Allerdings: Die Kammer hat nur 60.000 Euro dafür in der Kasse. Sie leistet nur Anzahlungen, holt sich das Geld für die sogenannte Verfahrenshilfe dann vom Staat zurück. Abgewickelt wird das alles über den Österreichischen Rechtsanwaltskammertag (Örak). Im Fall Buwog teilt die Wiener Anwaltskammer also die vorhandenen 60.000 Euro durch fünf. Neben den zwei angeklagten Ex-Lobbyisten fehlt drei weitere Angeklagten das Geld für einen Anwalt.

Aufwendiges System

Mit den 12.000 Euro je Nase wird es aber nicht getan sein. Denn die fünf Pflichtverteidiger wie Jörg Zarbl (Meischberger) oder Leonhard Kregcjk (Hochegger) haben für ihre Leistungen im Jahr 2018 Honorarnoten in der Höhe von rund 600.000 Euro gelegt – und zwar jeder von ihnen. Macht in Summe rund drei Millionen Euro (minus 25 Prozent, die auf jeden Fall abgezogen werden).

Auf dieses Geld werden die Verteidiger noch länger warten. Denn das Procedere ist aufwendig und langwierig. Die Anwaltskammer verteilt das, was sie von der Republik als Vorschuss auf die "Sonderpauschalvergütung" für Verfahrenshelfer in Großverfahren bekommen hat. Danach muss sie neue Anträge stellen. Die Leistungen der Anwälte werden penibel geprüft, die Kammern entscheiden in Bescheidform, all das dauert. Die Verteidiger haben nur einen Anspruch gegenüber ihrer Kammer, nicht gegenüber dem Staat.

Lukrative Großverfahren

Kurzer Einschub zur Begriffsklärung: Eine bestimmte Zahl von Verfahrenshilfemandaten muss jeder Rechtsanwalt übernehmen, bezahlt bekommt er dafür nichts. Die Republik überweist dem Örak für diese Dienste am Rechtsstaat pauschal 18 Millionen Euro; das Geld fließt in den Fonds für Anwaltspensionen. Allerdings geben viele Anwälte diese Mandate an Kollegen weiter. Zur Erinnerung: Der erste Buwog-Prozesstag war am 12. Dezember 2017, seither sind 111 Verhandlungstage vergangen. Ein Ende des Verfahrens erster Instanz ist nicht in Sicht.

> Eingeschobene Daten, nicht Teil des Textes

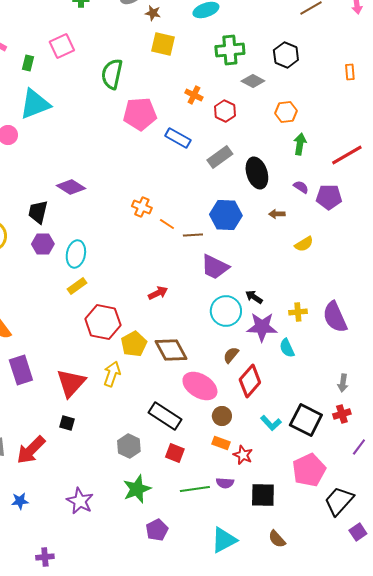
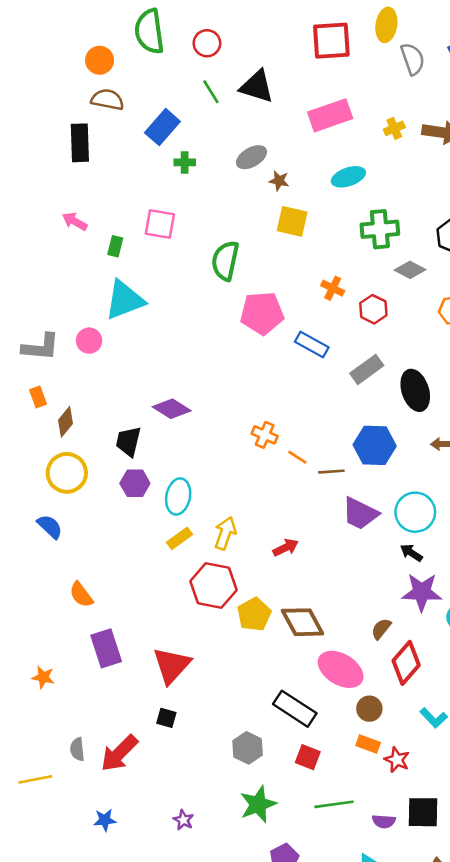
pink square: (62, 46) -> (160, 224), turned 35
cyan circle: (226, 311) -> (415, 512), moved
yellow arrow: (112, 374) -> (225, 533), moved
purple semicircle: (225, 483) -> (384, 821), moved
purple star: (80, 501) -> (183, 820), size x0.6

Für Großverfahren wie diese (ab dem elften Verhandlungstag oder der 51. Verhandlungsstunde im Jahr) steht den Verfahrenshelfern eine "angemessene Entschädigung" zu, die sich am Anwaltstarif bemisst. Da kann (siehe Buwog) viel Geld zusammenkommen. Die Anwaltskammern akontieren dann, das Justizministerium legt in einer Verordnung die jährliche Sonderpauschalvergütung fest – hinkt zeitlich aber ziemlich nach.

So hat die Örak vom Justizministerium erst dieser Tage die Abrechnung und Pauschale fürs Jahr 2015 bekommen. "Kann sein, dass die Buwog-Pflichtverteidiger ihr Geld erst 2021 sehen", meint ein mit der Angelegenheit Vertrauter.

Wiener Anwaltskammerchef für Änderung

Der Präsident der Wiener Anwaltskammer, Michael Enzinger, räumt ein, dass das derzeitige System "viele Schwachstellen hat und unausgewogen ist", im Örak gebe es Arbeitsgruppen, die sich mit dem Problem beschäftigten. Zudem kritisiert der Anwaltspräsident, dass es vonseiten des Ministeriums seit vielen Jahren keine Valorisierung mehr gegeben habe.

Und das Ministerium tröstet: Die nächste Vorschusszahlung werde voraussichtlich Ende 2019 erfolgen, so eine Sprecherin. Wobei: Die Höhe kenne man noch nicht. (Renate Graber, 7.10.2019)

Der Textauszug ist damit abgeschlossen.